Acceptable Duplicate Row Count


Acceptable Duplicate Row Count

Hi all,

I have a database with many tables (around 60-70) where around half the number of tables, or slightly more, have a small amount of duplicate rows. (Between 0-3% duplicate rows on average in a table). I know the best case is to have 0% of duplicate rows, however I was wondering, if there is some rule of thumb or industry standard regarding an acceptable amount of duplicate rows in a table.

Would 2% duplicate rows be considered a big problem or would this be somewhat acceptable in most cases in the industry.

Thanks all.
Junior Contributor

Re: Acceptable Duplicate Row Count

I would consider any duplicate row (outside of the staging area) to be non-acceptable.

Not only because it contradicts the Relational Model (no PK), but also because it might screw your queries/results.
How to join to a table without uniqueness?
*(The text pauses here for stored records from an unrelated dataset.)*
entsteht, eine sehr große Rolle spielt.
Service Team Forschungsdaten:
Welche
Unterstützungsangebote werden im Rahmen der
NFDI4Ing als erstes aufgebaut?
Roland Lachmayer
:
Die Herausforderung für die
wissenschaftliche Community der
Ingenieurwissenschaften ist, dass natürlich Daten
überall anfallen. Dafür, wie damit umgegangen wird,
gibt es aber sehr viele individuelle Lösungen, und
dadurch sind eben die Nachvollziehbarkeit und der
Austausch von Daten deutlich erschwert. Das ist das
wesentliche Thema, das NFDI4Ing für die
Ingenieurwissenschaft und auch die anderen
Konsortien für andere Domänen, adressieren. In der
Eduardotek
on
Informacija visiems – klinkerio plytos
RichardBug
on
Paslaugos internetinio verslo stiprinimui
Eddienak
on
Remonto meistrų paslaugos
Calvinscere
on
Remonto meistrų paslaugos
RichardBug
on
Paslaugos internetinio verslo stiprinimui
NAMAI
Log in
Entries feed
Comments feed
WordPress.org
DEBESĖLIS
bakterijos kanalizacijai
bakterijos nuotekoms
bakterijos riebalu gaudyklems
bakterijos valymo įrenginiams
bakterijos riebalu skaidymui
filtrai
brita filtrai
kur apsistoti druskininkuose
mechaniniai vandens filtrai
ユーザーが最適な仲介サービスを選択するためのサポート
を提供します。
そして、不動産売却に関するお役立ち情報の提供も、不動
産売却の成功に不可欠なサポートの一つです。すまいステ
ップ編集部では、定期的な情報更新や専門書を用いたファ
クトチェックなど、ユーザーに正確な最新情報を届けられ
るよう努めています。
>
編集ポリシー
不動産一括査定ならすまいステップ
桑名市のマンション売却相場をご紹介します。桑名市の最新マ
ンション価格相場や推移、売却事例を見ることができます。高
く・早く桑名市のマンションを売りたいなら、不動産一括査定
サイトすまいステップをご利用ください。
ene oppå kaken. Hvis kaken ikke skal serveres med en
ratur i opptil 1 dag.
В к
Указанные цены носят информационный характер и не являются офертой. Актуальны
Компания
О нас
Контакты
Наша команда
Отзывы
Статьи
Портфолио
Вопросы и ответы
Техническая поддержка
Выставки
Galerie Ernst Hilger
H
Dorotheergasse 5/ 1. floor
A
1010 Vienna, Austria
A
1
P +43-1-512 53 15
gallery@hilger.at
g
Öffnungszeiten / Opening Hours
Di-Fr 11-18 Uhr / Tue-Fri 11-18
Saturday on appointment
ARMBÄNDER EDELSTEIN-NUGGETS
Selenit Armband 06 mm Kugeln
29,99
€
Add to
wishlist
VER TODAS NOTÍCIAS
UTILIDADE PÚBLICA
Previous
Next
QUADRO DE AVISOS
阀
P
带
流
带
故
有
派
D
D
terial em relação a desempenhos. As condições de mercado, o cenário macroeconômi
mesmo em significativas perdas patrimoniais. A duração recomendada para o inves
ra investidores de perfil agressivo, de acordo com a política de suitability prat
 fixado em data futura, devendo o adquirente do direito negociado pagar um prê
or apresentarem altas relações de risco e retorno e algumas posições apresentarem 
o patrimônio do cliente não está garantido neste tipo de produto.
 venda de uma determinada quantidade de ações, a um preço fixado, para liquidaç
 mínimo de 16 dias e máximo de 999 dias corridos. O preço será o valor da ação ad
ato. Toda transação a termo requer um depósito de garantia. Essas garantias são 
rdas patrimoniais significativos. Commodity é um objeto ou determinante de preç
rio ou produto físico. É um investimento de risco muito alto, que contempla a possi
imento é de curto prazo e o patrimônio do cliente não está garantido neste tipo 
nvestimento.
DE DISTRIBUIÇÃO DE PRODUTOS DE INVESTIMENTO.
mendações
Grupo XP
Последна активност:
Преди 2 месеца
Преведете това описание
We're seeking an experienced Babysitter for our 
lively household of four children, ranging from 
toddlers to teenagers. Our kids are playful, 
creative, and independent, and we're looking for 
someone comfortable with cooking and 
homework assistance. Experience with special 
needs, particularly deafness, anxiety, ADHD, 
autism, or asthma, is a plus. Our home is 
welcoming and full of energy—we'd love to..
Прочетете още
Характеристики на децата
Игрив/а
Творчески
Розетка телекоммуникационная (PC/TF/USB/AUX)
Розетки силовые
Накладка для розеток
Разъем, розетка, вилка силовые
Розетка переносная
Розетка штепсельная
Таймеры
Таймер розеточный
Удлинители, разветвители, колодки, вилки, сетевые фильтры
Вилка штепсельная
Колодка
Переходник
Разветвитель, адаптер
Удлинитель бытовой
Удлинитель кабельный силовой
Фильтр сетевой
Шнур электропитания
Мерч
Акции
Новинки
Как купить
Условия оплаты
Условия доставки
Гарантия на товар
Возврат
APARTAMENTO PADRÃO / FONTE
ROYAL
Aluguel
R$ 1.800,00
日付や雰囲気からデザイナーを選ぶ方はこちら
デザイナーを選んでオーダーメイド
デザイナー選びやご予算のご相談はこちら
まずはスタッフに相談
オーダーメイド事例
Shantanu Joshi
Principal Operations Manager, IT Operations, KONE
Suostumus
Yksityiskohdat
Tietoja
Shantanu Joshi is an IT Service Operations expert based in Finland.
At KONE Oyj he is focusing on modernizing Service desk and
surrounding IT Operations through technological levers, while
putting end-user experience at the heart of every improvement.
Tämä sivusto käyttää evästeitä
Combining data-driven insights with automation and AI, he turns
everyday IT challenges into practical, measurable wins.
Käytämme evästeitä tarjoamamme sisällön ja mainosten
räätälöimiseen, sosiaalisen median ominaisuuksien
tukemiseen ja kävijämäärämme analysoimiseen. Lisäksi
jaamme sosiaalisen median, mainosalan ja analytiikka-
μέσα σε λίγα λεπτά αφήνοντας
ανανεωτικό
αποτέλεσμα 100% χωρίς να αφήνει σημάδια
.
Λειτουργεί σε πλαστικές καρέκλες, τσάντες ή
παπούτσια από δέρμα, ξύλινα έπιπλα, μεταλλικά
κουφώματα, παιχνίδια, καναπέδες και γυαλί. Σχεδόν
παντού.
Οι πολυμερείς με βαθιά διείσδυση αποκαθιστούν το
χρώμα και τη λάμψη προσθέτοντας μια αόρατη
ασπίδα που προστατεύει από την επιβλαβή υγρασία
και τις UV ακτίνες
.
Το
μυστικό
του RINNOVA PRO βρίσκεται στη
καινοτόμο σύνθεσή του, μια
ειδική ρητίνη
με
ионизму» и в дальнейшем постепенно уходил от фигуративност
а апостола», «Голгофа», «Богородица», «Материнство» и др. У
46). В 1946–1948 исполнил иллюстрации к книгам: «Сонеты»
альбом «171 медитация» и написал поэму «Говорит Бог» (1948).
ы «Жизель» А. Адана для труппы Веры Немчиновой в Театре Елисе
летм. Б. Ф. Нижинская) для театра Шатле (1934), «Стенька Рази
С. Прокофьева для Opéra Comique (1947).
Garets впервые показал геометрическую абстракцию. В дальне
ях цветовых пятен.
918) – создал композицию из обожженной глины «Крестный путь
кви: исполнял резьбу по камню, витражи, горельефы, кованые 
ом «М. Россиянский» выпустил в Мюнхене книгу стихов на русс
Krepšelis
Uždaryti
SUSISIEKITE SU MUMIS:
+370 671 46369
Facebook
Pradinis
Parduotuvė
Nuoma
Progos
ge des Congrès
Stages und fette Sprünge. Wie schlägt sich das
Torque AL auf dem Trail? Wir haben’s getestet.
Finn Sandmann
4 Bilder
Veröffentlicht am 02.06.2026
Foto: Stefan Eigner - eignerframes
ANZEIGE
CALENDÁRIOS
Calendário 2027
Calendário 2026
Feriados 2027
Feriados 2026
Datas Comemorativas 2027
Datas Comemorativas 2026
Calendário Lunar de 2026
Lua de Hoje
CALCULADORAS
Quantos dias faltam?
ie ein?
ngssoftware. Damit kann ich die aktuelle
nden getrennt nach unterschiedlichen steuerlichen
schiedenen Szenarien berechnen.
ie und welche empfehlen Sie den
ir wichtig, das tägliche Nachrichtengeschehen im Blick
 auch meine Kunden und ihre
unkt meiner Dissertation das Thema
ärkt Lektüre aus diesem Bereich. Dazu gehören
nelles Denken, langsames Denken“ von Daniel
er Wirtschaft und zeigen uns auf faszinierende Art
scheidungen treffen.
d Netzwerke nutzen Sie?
This must be handled during load.

If 2% duplicate rows are in the payroll application i'd like to be one of those duplicates :-)

Teradata Employee

Re: Acceptable Duplicate Row Count

Agree with Dieter, however in some cases (I have seen them in Telco industry) dups are functionally required, the number of acceptable dups in such case depends to the number of hash collision you may have with your PI, If the number of hash collision on your PI is less than 100,
then I would accept a maximum of 100 dups in the multiset table.